* **WORK INSTRUCTION**: Repeat the data exactly. Pictures are not part of the copy.

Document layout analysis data

┌──

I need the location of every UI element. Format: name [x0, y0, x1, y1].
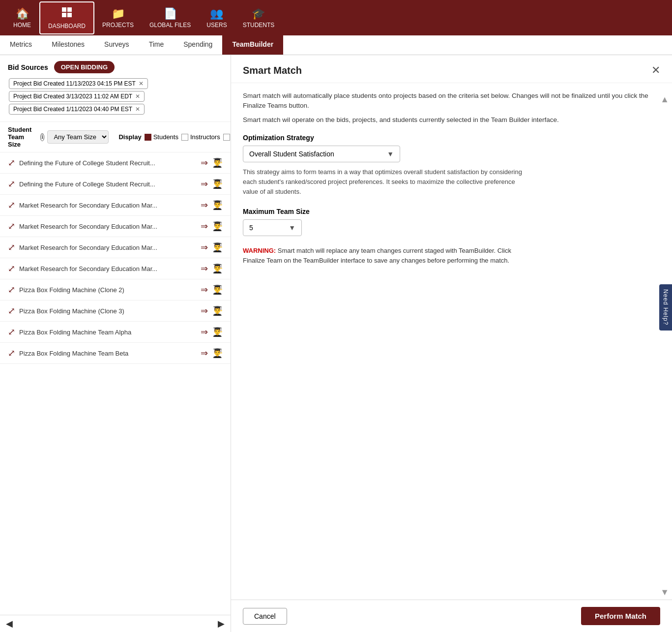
warning-box: WARNING: Smart match will replace any te…	[243, 246, 528, 266]
nav-global-files[interactable]: 📄 GLOBAL FILES	[142, 3, 199, 32]
add-student-icon[interactable]: 👨‍🎓	[212, 200, 223, 211]
svg-rect-0	[62, 7, 66, 12]
navigate-icon[interactable]: ⇒	[201, 200, 208, 211]
project-actions: ⇒ 👨‍🎓	[201, 242, 223, 253]
navigate-icon[interactable]: ⇒	[201, 179, 208, 189]
project-icon: ⤢	[8, 200, 15, 211]
nav-users[interactable]: 👥 USERS	[199, 3, 234, 32]
project-icon: ⤢	[8, 221, 15, 232]
team-size-select[interactable]: Any Team Size 23456	[47, 130, 109, 144]
navigate-icon[interactable]: ⇒	[201, 221, 208, 232]
perform-match-button[interactable]: Perform Match	[581, 607, 660, 625]
project-actions: ⇒ 👨‍🎓	[201, 221, 223, 232]
smart-match-dialog: ▲ Smart Match ✕ Smart match will automat…	[231, 55, 672, 632]
sub-navigation: Metrics Milestones Surveys Time Spending…	[0, 35, 672, 55]
nav-dashboard[interactable]: DASHBOARD	[39, 1, 94, 34]
svg-rect-1	[67, 7, 72, 12]
ment-checkbox-icon	[223, 134, 230, 141]
add-student-icon[interactable]: 👨‍🎓	[212, 348, 223, 359]
scroll-up-indicator: ▲	[660, 94, 669, 105]
checkbox-ment[interactable]: Ment	[223, 133, 231, 141]
table-row[interactable]: ⤢ Market Research for Secondary Educatio…	[0, 195, 231, 216]
project-name: Market Research for Secondary Education …	[19, 244, 201, 251]
team-display-section: Student Team Size ℹ Any Team Size 23456 …	[0, 122, 231, 152]
dialog-desc-2: Smart match wil operate on the bids, pro…	[243, 115, 660, 125]
team-size-label: Student Team Size	[8, 126, 35, 148]
project-actions: ⇒ 👨‍🎓	[201, 284, 223, 295]
project-icon: ⤢	[8, 263, 15, 274]
strategy-description: This strategy aims to form teams in a wa…	[243, 167, 528, 197]
projects-icon: 📁	[112, 7, 125, 20]
add-student-icon[interactable]: 👨‍🎓	[212, 284, 223, 295]
add-student-icon[interactable]: 👨‍🎓	[212, 157, 223, 168]
project-actions: ⇒ 👨‍🎓	[201, 263, 223, 274]
navigate-icon[interactable]: ⇒	[201, 242, 208, 253]
table-row[interactable]: ⤢ Pizza Box Folding Machine (Clone 3) ⇒ …	[0, 301, 231, 322]
project-icon: ⤢	[8, 157, 15, 168]
optimization-strategy-label: Optimization Strategy	[243, 134, 660, 142]
tab-teambuilder[interactable]: TeamBuilder	[222, 35, 283, 55]
project-actions: ⇒ 👨‍🎓	[201, 200, 223, 211]
table-row[interactable]: ⤢ Market Research for Secondary Educatio…	[0, 237, 231, 258]
svg-rect-2	[62, 13, 66, 17]
dialog-close-button[interactable]: ✕	[651, 64, 660, 77]
project-name: Market Research for Secondary Education …	[19, 265, 201, 272]
bid-tag-2: Project Bid Created 3/13/2023 11:02 AM E…	[9, 91, 145, 102]
max-team-size-dropdown[interactable]: 5 ▼	[243, 219, 302, 236]
nav-next-button[interactable]: ▶	[218, 618, 225, 629]
cancel-button[interactable]: Cancel	[243, 608, 287, 625]
navigate-icon[interactable]: ⇒	[201, 305, 208, 316]
navigate-icon[interactable]: ⇒	[201, 284, 208, 295]
add-student-icon[interactable]: 👨‍🎓	[212, 179, 223, 189]
project-icon: ⤢	[8, 242, 15, 253]
need-help-tab[interactable]: Need Help?	[659, 284, 672, 330]
project-actions: ⇒ 👨‍🎓	[201, 157, 223, 168]
tab-metrics[interactable]: Metrics	[0, 35, 42, 55]
navigate-icon[interactable]: ⇒	[201, 263, 208, 274]
svg-rect-3	[67, 13, 72, 17]
nav-home[interactable]: 🏠 HOME	[5, 3, 39, 32]
add-student-icon[interactable]: 👨‍🎓	[212, 221, 223, 232]
add-student-icon[interactable]: 👨‍🎓	[212, 242, 223, 253]
checkbox-instructors[interactable]: Instructors	[181, 133, 220, 141]
tab-spending[interactable]: Spending	[174, 35, 222, 55]
table-row[interactable]: ⤢ Pizza Box Folding Machine Team Alpha ⇒…	[0, 322, 231, 343]
chevron-down-icon-2: ▼	[289, 224, 295, 232]
project-icon: ⤢	[8, 305, 15, 316]
top-navigation: 🏠 HOME DASHBOARD 📁 PROJECTS 📄 GLOBAL FIL…	[0, 0, 672, 35]
project-icon: ⤢	[8, 284, 15, 295]
tab-surveys[interactable]: Surveys	[94, 35, 139, 55]
project-actions: ⇒ 👨‍🎓	[201, 348, 223, 359]
project-name: Defining the Future of College Student R…	[19, 159, 201, 167]
team-size-info-icon[interactable]: ℹ	[40, 133, 45, 141]
users-icon: 👥	[210, 7, 223, 20]
add-student-icon[interactable]: 👨‍🎓	[212, 327, 223, 337]
nav-projects[interactable]: 📁 PROJECTS	[94, 3, 142, 32]
add-student-icon[interactable]: 👨‍🎓	[212, 305, 223, 316]
table-row[interactable]: ⤢ Defining the Future of College Student…	[0, 174, 231, 195]
tab-milestones[interactable]: Milestones	[42, 35, 94, 55]
bid-tag-2-close[interactable]: ✕	[135, 93, 140, 100]
project-name: Defining the Future of College Student R…	[19, 181, 201, 188]
navigate-icon[interactable]: ⇒	[201, 348, 208, 359]
nav-students[interactable]: 🎓 STUDENTS	[235, 3, 283, 32]
project-name: Market Research for Secondary Education …	[19, 223, 201, 230]
navigate-icon[interactable]: ⇒	[201, 157, 208, 168]
checkbox-students[interactable]: Students	[145, 133, 178, 141]
tab-time[interactable]: Time	[139, 35, 174, 55]
navigate-icon[interactable]: ⇒	[201, 327, 208, 337]
table-row[interactable]: ⤢ Market Research for Secondary Educatio…	[0, 216, 231, 237]
table-row[interactable]: ⤢ Market Research for Secondary Educatio…	[0, 258, 231, 279]
project-actions: ⇒ 👨‍🎓	[201, 305, 223, 316]
bid-tag-1-close[interactable]: ✕	[139, 80, 144, 87]
nav-prev-button[interactable]: ◀	[6, 618, 13, 629]
table-row[interactable]: ⤢ Pizza Box Folding Machine (Clone 2) ⇒ …	[0, 279, 231, 301]
bid-tag-3-close[interactable]: ✕	[135, 106, 140, 113]
strategy-dropdown[interactable]: Overall Student Satisfaction ▼	[243, 146, 400, 162]
table-row[interactable]: ⤢ Pizza Box Folding Machine Team Beta ⇒ …	[0, 343, 231, 364]
table-row[interactable]: ⤢ Defining the Future of College Student…	[0, 152, 231, 174]
open-bidding-button[interactable]: OPEN BIDDING	[54, 61, 115, 73]
main-content: Bid Sources OPEN BIDDING Project Bid Cre…	[0, 55, 672, 632]
add-student-icon[interactable]: 👨‍🎓	[212, 263, 223, 274]
bid-sources-label: Bid Sources	[8, 63, 48, 71]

└──

* **RESPONSE AREA**:
I need the location of every UI element. Format: name [x0, y0, x1, y1].
warning-box: WARNING: Smart match will replace any te…	[243, 246, 528, 266]
nav-global-files[interactable]: 📄 GLOBAL FILES	[142, 3, 199, 32]
add-student-icon[interactable]: 👨‍🎓	[212, 200, 223, 211]
svg-rect-0	[62, 7, 66, 12]
navigate-icon[interactable]: ⇒	[201, 200, 208, 211]
project-actions: ⇒ 👨‍🎓	[201, 242, 223, 253]
navigate-icon[interactable]: ⇒	[201, 179, 208, 189]
project-icon: ⤢	[8, 200, 15, 211]
nav-users[interactable]: 👥 USERS	[199, 3, 234, 32]
project-icon: ⤢	[8, 221, 15, 232]
team-size-select[interactable]: Any Team Size 23456	[47, 130, 109, 144]
navigate-icon[interactable]: ⇒	[201, 221, 208, 232]
perform-match-button[interactable]: Perform Match	[581, 607, 660, 625]
project-actions: ⇒ 👨‍🎓	[201, 221, 223, 232]
smart-match-dialog: ▲ Smart Match ✕ Smart match will automat…	[231, 55, 672, 632]
sub-navigation: Metrics Milestones Surveys Time Spending…	[0, 35, 672, 55]
nav-dashboard[interactable]: DASHBOARD	[39, 1, 94, 34]
svg-rect-1	[67, 7, 72, 12]
ment-checkbox-icon	[223, 134, 230, 141]
add-student-icon[interactable]: 👨‍🎓	[212, 348, 223, 359]
scroll-up-indicator: ▲	[660, 94, 669, 105]
checkbox-ment[interactable]: Ment	[223, 133, 231, 141]
table-row[interactable]: ⤢ Market Research for Secondary Educatio…	[0, 195, 231, 216]
project-name: Market Research for Secondary Education …	[19, 244, 201, 251]
team-display-section: Student Team Size ℹ Any Team Size 23456 …	[0, 122, 231, 152]
dialog-desc-2: Smart match wil operate on the bids, pro…	[243, 115, 660, 125]
team-size-label: Student Team Size	[8, 126, 35, 148]
project-actions: ⇒ 👨‍🎓	[201, 284, 223, 295]
project-icon: ⤢	[8, 263, 15, 274]
strategy-description: This strategy aims to form teams in a wa…	[243, 167, 528, 197]
projects-icon: 📁	[112, 7, 125, 20]
add-student-icon[interactable]: 👨‍🎓	[212, 284, 223, 295]
add-student-icon[interactable]: 👨‍🎓	[212, 157, 223, 168]
project-actions: ⇒ 👨‍🎓	[201, 263, 223, 274]
navigate-icon[interactable]: ⇒	[201, 242, 208, 253]
table-row[interactable]: ⤢ Pizza Box Folding Machine (Clone 3) ⇒ …	[0, 301, 231, 322]
project-icon: ⤢	[8, 157, 15, 168]
optimization-strategy-label: Optimization Strategy	[243, 134, 660, 142]
tab-teambuilder[interactable]: TeamBuilder	[222, 35, 283, 55]
project-actions: ⇒ 👨‍🎓	[201, 200, 223, 211]
table-row[interactable]: ⤢ Market Research for Secondary Educatio…	[0, 237, 231, 258]
svg-rect-2	[62, 13, 66, 17]
dialog-close-button[interactable]: ✕	[651, 64, 660, 77]
project-name: Market Research for Secondary Education …	[19, 265, 201, 272]
bid-tag-2: Project Bid Created 3/13/2023 11:02 AM E…	[9, 91, 145, 102]
max-team-size-dropdown[interactable]: 5 ▼	[243, 219, 302, 236]
nav-next-button[interactable]: ▶	[218, 618, 225, 629]
cancel-button[interactable]: Cancel	[243, 608, 287, 625]
navigate-icon[interactable]: ⇒	[201, 305, 208, 316]
navigate-icon[interactable]: ⇒	[201, 284, 208, 295]
add-student-icon[interactable]: 👨‍🎓	[212, 179, 223, 189]
project-icon: ⤢	[8, 242, 15, 253]
need-help-tab[interactable]: Need Help?	[659, 284, 672, 330]
project-actions: ⇒ 👨‍🎓	[201, 157, 223, 168]
tab-metrics[interactable]: Metrics	[0, 35, 42, 55]
navigate-icon[interactable]: ⇒	[201, 263, 208, 274]
svg-rect-3	[67, 13, 72, 17]
nav-home[interactable]: 🏠 HOME	[5, 3, 39, 32]
add-student-icon[interactable]: 👨‍🎓	[212, 221, 223, 232]
add-student-icon[interactable]: 👨‍🎓	[212, 242, 223, 253]
checkbox-instructors[interactable]: Instructors	[181, 133, 220, 141]
tab-spending[interactable]: Spending	[174, 35, 222, 55]
table-row[interactable]: ⤢ Pizza Box Folding Machine Team Alpha ⇒…	[0, 322, 231, 343]
chevron-down-icon-2: ▼	[289, 224, 295, 232]
project-icon: ⤢	[8, 305, 15, 316]
top-navigation: 🏠 HOME DASHBOARD 📁 PROJECTS 📄 GLOBAL FIL…	[0, 0, 672, 35]
project-icon: ⤢	[8, 284, 15, 295]
tab-surveys[interactable]: Surveys	[94, 35, 139, 55]
project-actions: ⇒ 👨‍🎓	[201, 348, 223, 359]
project-name: Defining the Future of College Student R…	[19, 159, 201, 167]
team-size-info-icon[interactable]: ℹ	[40, 133, 45, 141]
users-icon: 👥	[210, 7, 223, 20]
add-student-icon[interactable]: 👨‍🎓	[212, 327, 223, 337]
nav-projects[interactable]: 📁 PROJECTS	[94, 3, 142, 32]
add-student-icon[interactable]: 👨‍🎓	[212, 305, 223, 316]
table-row[interactable]: ⤢ Defining the Future of College Student…	[0, 174, 231, 195]
tab-milestones[interactable]: Milestones	[42, 35, 94, 55]
bid-tag-2-close[interactable]: ✕	[135, 93, 140, 100]
project-name: Defining the Future of College Student R…	[19, 181, 201, 188]
navigate-icon[interactable]: ⇒	[201, 348, 208, 359]
nav-students[interactable]: 🎓 STUDENTS	[235, 3, 283, 32]
project-name: Market Research for Secondary Education …	[19, 223, 201, 230]
navigate-icon[interactable]: ⇒	[201, 157, 208, 168]
checkbox-students[interactable]: Students	[145, 133, 178, 141]
tab-time[interactable]: Time	[139, 35, 174, 55]
navigate-icon[interactable]: ⇒	[201, 327, 208, 337]
table-row[interactable]: ⤢ Market Research for Secondary Educatio…	[0, 216, 231, 237]
table-row[interactable]: ⤢ Market Research for Secondary Educatio…	[0, 258, 231, 279]
project-actions: ⇒ 👨‍🎓	[201, 305, 223, 316]
bid-tag-1-close[interactable]: ✕	[139, 80, 144, 87]
nav-prev-button[interactable]: ◀	[6, 618, 13, 629]
table-row[interactable]: ⤢ Pizza Box Folding Machine (Clone 2) ⇒ …	[0, 279, 231, 301]
bid-tag-3-close[interactable]: ✕	[135, 106, 140, 113]
strategy-dropdown[interactable]: Overall Student Satisfaction ▼	[243, 146, 400, 162]
table-row[interactable]: ⤢ Pizza Box Folding Machine Team Beta ⇒ …	[0, 343, 231, 364]
table-row[interactable]: ⤢ Defining the Future of College Student…	[0, 152, 231, 174]
open-bidding-button[interactable]: OPEN BIDDING	[54, 61, 115, 73]
main-content: Bid Sources OPEN BIDDING Project Bid Cre…	[0, 55, 672, 632]
add-student-icon[interactable]: 👨‍🎓	[212, 263, 223, 274]
bid-sources-label: Bid Sources	[8, 63, 48, 71]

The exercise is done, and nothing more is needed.